Adams had a life long relationship with First Parish, Braintree (now Quincy). He became a member on January 3, 1773. Late in life, he recalled that the church’s minister, Lemuel Briant (1722-1754), was a Unitarian. Briant’s theology was certainly Arminian, if not Unitarian, though he resisted the label. (Those called Arminians, after the 16th century Dutch theologian, Jacobus Arminius, upheld the role of free will in heeding the call to salvation.)
During much of his settlement, 1745-53, Briant was under fire for unsound doctrine. His 1749 sermon, “The Absurdity and Blasphemy of Depreciating Moral Virtue,” which though carefully worded to avoid offense, denied the Calvinistic doctrines of original sin, election, and salvation by arbitrary grace. Adams said controversy “broke out like the Eruption of a Volcano and blazed with portentous aspect for many years.” In 1753, a council of neighboring church officers met to hear complaints about Briant’s faults. John Adams’s uncle Ebenezer, among Briant’s accusers and Deacon Adams, a supporter, concluded that it would be best for the community to dismiss him. Nevertheless, the majority of the Braintree church defended Briant and retained him. Members praised, “the pains he takes to promote a free and impartial examination into all articles of our holy religion, so that all may judge, even of themselves, what is right.”

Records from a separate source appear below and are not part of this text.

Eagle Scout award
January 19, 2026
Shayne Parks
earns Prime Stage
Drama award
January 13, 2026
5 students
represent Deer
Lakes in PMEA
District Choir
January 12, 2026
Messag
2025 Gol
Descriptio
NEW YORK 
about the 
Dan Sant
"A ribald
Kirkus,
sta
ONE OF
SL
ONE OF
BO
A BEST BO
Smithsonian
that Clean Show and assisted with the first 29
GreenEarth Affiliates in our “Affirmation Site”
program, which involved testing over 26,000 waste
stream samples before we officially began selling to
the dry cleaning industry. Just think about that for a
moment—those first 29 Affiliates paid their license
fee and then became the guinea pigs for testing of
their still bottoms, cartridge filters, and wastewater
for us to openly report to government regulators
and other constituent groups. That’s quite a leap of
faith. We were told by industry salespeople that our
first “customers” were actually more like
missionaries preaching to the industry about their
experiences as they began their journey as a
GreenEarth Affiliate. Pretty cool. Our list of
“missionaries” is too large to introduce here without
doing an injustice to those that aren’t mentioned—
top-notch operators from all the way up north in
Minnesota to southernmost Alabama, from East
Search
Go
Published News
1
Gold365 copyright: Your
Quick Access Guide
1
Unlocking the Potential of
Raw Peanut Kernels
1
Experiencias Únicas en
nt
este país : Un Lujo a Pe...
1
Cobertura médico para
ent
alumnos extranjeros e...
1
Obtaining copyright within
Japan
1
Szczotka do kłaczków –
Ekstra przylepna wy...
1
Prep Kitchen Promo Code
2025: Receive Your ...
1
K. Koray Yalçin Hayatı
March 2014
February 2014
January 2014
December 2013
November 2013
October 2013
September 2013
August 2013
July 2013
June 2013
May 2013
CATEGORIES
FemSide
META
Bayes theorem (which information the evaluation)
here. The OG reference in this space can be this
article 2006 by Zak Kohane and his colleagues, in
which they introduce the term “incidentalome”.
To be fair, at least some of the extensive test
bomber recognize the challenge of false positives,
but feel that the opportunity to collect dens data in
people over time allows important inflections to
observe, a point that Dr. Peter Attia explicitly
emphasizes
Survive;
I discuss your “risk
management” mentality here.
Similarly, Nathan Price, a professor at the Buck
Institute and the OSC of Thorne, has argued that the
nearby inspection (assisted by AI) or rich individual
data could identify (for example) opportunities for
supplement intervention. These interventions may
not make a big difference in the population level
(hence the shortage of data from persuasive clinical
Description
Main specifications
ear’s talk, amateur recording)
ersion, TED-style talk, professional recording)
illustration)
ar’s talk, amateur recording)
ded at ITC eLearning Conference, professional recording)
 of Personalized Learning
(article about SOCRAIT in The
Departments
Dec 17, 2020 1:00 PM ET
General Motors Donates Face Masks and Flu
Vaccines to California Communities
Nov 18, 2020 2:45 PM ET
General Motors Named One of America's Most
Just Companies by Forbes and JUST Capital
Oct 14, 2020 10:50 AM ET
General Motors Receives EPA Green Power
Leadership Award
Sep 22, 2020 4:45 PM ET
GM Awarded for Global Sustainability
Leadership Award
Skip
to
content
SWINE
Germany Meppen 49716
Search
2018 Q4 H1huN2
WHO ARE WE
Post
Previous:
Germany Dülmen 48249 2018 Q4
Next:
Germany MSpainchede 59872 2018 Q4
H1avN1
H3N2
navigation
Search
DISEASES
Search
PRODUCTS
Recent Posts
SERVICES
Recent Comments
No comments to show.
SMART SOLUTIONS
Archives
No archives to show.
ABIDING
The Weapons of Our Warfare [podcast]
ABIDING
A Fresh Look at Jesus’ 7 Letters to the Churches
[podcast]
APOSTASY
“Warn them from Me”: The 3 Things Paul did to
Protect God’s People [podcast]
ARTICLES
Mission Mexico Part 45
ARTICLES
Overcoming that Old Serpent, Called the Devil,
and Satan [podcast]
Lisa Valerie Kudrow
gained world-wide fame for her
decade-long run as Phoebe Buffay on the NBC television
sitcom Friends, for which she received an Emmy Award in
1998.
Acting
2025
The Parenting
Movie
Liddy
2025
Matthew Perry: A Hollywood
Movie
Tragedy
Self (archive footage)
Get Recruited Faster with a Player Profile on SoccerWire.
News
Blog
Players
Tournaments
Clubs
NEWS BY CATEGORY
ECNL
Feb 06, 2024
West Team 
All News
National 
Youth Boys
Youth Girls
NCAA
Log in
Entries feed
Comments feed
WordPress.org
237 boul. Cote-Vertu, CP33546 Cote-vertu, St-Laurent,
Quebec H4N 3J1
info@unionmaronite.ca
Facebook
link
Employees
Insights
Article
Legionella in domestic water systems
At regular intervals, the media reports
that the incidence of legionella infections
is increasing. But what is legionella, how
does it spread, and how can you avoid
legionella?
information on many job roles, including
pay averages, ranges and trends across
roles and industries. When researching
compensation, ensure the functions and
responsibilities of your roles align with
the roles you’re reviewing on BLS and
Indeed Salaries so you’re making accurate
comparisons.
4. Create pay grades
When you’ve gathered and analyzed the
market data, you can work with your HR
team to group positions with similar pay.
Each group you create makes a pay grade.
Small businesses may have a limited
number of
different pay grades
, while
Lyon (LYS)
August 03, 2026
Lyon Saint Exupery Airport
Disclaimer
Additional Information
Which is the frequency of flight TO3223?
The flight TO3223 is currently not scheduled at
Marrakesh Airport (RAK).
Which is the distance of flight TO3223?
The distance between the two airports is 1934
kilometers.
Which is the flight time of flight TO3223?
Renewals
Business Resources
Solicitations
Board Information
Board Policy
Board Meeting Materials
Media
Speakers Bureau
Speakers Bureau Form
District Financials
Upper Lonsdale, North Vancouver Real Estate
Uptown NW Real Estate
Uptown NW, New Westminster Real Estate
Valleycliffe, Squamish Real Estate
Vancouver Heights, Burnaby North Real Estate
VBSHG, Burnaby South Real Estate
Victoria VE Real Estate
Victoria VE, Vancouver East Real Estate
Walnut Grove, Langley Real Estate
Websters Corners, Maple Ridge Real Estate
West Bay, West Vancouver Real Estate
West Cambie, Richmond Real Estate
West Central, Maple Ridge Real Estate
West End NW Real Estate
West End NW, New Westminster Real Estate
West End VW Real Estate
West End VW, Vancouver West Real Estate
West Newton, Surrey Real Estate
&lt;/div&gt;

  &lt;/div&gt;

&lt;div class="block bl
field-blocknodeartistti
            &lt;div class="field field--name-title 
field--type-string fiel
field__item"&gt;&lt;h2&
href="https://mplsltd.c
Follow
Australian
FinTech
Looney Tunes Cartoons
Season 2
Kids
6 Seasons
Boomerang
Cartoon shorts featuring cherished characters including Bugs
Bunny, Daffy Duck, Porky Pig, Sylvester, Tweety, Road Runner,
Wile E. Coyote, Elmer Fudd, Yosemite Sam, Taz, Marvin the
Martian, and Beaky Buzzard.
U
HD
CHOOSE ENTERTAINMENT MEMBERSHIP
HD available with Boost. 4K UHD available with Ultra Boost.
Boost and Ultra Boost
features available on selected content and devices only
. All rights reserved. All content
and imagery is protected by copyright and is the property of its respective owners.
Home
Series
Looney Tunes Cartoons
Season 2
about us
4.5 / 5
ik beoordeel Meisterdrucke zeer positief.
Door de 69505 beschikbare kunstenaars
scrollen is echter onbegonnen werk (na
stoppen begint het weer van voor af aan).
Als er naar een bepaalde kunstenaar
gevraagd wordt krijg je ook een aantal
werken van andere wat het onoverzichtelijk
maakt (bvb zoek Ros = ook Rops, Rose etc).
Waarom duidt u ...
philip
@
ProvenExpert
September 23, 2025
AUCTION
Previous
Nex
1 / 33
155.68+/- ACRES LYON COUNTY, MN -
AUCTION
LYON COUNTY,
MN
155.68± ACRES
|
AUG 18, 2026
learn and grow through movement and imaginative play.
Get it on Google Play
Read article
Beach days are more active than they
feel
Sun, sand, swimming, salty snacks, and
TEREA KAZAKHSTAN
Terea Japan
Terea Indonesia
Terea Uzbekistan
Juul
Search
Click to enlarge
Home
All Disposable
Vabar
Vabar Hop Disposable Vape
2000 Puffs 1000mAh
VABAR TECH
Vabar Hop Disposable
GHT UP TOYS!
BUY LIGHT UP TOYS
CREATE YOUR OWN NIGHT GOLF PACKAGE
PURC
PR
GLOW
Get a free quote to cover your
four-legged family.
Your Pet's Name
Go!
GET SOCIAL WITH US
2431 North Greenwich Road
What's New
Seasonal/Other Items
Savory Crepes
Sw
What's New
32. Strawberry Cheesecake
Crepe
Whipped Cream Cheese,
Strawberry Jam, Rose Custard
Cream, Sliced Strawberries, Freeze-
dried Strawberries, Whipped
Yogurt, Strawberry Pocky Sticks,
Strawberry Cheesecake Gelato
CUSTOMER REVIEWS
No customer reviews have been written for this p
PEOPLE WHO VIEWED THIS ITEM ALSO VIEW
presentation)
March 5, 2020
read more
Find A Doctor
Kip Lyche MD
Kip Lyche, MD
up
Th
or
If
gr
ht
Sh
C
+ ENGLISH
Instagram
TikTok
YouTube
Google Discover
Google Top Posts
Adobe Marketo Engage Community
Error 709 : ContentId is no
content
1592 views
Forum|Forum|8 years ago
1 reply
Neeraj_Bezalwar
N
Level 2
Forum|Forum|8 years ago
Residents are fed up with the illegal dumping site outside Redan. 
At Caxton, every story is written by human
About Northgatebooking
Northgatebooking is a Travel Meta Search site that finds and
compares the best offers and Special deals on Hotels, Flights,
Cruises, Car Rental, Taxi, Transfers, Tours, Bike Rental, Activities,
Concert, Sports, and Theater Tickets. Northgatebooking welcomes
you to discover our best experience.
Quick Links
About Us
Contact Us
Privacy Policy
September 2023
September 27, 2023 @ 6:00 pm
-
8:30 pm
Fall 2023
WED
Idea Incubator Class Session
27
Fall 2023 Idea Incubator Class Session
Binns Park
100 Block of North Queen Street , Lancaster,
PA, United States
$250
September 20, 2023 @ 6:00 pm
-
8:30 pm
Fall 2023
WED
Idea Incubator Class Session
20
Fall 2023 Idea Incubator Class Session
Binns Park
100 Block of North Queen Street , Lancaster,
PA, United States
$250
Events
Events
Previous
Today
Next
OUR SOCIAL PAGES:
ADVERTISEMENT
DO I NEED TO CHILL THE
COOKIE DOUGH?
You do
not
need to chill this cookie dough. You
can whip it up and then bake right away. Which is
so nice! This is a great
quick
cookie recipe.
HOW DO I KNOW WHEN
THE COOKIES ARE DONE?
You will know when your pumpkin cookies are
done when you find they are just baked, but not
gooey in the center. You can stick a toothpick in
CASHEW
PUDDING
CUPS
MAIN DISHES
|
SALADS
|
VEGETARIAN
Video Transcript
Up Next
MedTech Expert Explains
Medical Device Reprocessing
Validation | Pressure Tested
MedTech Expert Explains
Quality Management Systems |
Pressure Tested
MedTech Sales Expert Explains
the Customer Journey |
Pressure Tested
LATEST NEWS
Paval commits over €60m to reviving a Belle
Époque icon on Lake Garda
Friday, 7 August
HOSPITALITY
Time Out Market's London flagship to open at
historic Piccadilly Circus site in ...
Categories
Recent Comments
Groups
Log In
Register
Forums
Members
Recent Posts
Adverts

Owing to this controversy and others, Adams decided against the ministry. He thought a minister could only be happy and useful “if he reveres his own understanding more than the decrees of councils or the sentiments of fathers.” At church councils, however, Adams had witnessed “a spirit of dogmatism and bigotry in clergy and laity.” He realized he must either adopt such a spirit or “never get a parish, or getting it must soon leave it.”
While Adams was uncertain about his future, Thaddeus Maccarty, the Worcester minister offered Adams a teaching post in 1755, which he accepted. There were many liberals in the Worcester parish. Thirty years later, liberals would gather a new church, Second Parish, and call Unitarian Aaron Bancroft as their minister. Of Worcester churches in the 1750s Adams wrote, “I found that County hot with controversy” between liberal and more orthodox parties. Adams continued, “Mr. Maccarty though a Calvinist was not a bigot, but the Town was the scene of disputes all the time I lived there.”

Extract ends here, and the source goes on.